> **Given records**
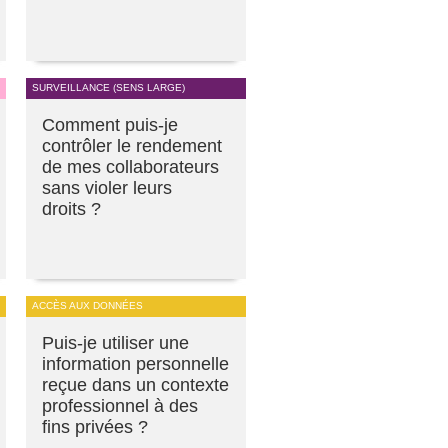
SURVEILLANCE (SENS LARGE)
Comment puis-je
contrôler le rendement
de mes collaborateurs
sans violer leurs
droits ?
ACCÈS AUX DONNÉES
Puis-je utiliser une
information personnelle
reçue dans un contexte
professionnel à des
fins privées ?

> **Your objective**
Print the material word for word without images.

> **Written solution**
SURVEILLANCE (SENS LARGE)
Comment puis-je
contrôler le rendement
de mes collaborateurs
sans violer leurs
droits ?
ACCÈS AUX DONNÉES
Puis-je utiliser une
information personnelle
reçue dans un contexte
professionnel à des
fins privées ?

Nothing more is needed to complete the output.